Task statement: Wherever "Cookies" occurs in the entries, copy the line that holds it.

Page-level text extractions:
═══

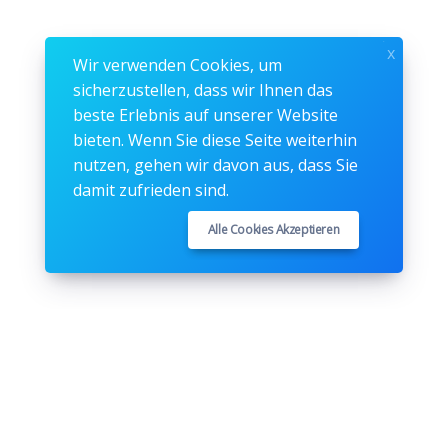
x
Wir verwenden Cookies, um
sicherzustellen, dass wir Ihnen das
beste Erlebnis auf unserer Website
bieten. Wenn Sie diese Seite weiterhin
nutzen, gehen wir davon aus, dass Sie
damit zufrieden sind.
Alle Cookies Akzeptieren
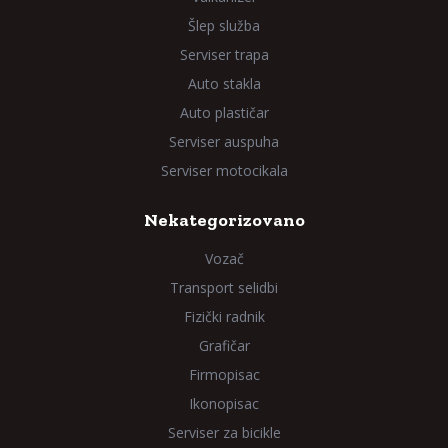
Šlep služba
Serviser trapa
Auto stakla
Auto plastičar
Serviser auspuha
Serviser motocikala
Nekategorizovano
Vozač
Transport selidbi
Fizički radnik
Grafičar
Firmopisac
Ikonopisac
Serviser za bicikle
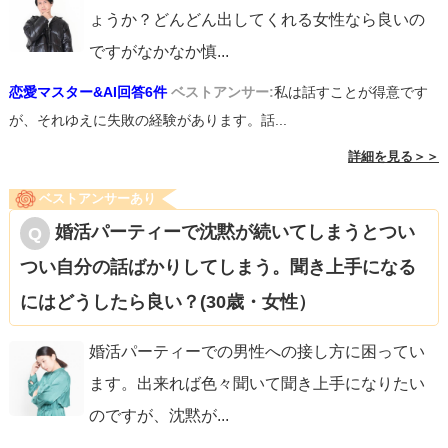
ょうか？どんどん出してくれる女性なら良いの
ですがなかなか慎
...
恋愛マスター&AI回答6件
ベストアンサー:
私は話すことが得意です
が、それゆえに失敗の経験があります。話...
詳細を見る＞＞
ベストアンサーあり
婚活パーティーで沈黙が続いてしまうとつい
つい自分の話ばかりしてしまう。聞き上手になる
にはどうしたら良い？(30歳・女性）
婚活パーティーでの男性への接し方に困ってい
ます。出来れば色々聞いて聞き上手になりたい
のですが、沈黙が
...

═══

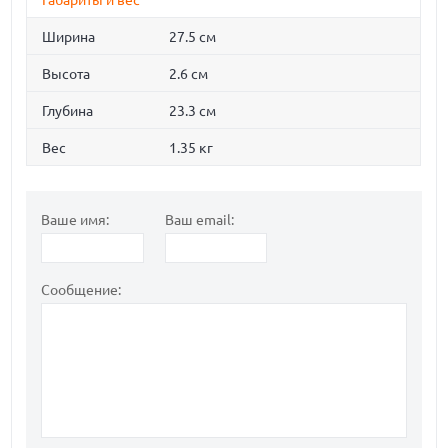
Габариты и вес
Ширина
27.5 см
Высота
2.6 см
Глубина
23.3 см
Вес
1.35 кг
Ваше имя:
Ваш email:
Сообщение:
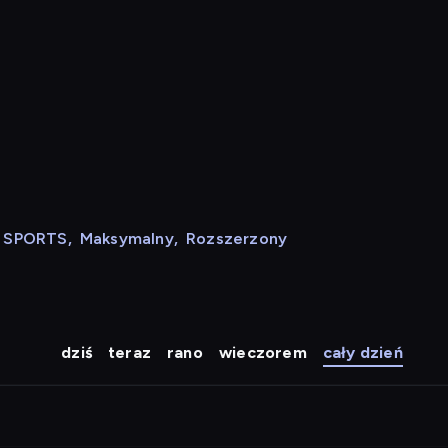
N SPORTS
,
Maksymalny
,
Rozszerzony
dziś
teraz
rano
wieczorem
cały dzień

═══

Written answer:
Wir verwenden Cookies, um
Alle Cookies Akzeptieren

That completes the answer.